*WHAT THIS TASK INVOLVES*
Set down, please, exactly the lines below that run from the line with "PERSONALIZIRANI" to the line with "Optimisation de l’espace et modular", both lines included.

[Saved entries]
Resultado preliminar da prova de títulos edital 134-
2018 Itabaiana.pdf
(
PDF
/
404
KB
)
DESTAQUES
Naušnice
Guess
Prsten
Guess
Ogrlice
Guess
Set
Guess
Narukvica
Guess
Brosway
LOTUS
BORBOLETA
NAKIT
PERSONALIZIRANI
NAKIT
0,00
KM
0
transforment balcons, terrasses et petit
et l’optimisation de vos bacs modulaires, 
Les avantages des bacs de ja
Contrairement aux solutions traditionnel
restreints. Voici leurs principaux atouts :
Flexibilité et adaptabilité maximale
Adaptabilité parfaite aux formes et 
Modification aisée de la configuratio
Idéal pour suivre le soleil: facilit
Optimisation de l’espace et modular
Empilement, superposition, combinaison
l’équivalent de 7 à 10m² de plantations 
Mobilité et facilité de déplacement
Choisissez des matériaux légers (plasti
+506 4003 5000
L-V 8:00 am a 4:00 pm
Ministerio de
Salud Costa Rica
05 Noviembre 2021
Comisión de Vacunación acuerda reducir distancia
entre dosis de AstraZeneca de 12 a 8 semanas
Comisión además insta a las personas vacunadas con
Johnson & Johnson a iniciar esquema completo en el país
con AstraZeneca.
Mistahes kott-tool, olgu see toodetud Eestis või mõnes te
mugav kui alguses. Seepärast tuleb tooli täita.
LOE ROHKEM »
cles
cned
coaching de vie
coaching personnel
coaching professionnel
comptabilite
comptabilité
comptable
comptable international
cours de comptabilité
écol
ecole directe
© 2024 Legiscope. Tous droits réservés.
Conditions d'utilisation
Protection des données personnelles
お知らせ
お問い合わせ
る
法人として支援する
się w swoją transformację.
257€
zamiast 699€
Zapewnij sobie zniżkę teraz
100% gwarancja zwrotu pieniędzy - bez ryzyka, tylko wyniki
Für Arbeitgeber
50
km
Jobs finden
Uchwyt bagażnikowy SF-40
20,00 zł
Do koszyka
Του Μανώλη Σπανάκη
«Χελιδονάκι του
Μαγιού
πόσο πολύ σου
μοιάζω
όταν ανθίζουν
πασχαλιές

*ANSWER*
PERSONALIZIRANI
NAKIT
0,00
KM
0
transforment balcons, terrasses et petit
et l’optimisation de vos bacs modulaires, 
Les avantages des bacs de ja
Contrairement aux solutions traditionnel
restreints. Voici leurs principaux atouts :
Flexibilité et adaptabilité maximale
Adaptabilité parfaite aux formes et 
Modification aisée de la configuratio
Idéal pour suivre le soleil: facilit
Optimisation de l’espace et modular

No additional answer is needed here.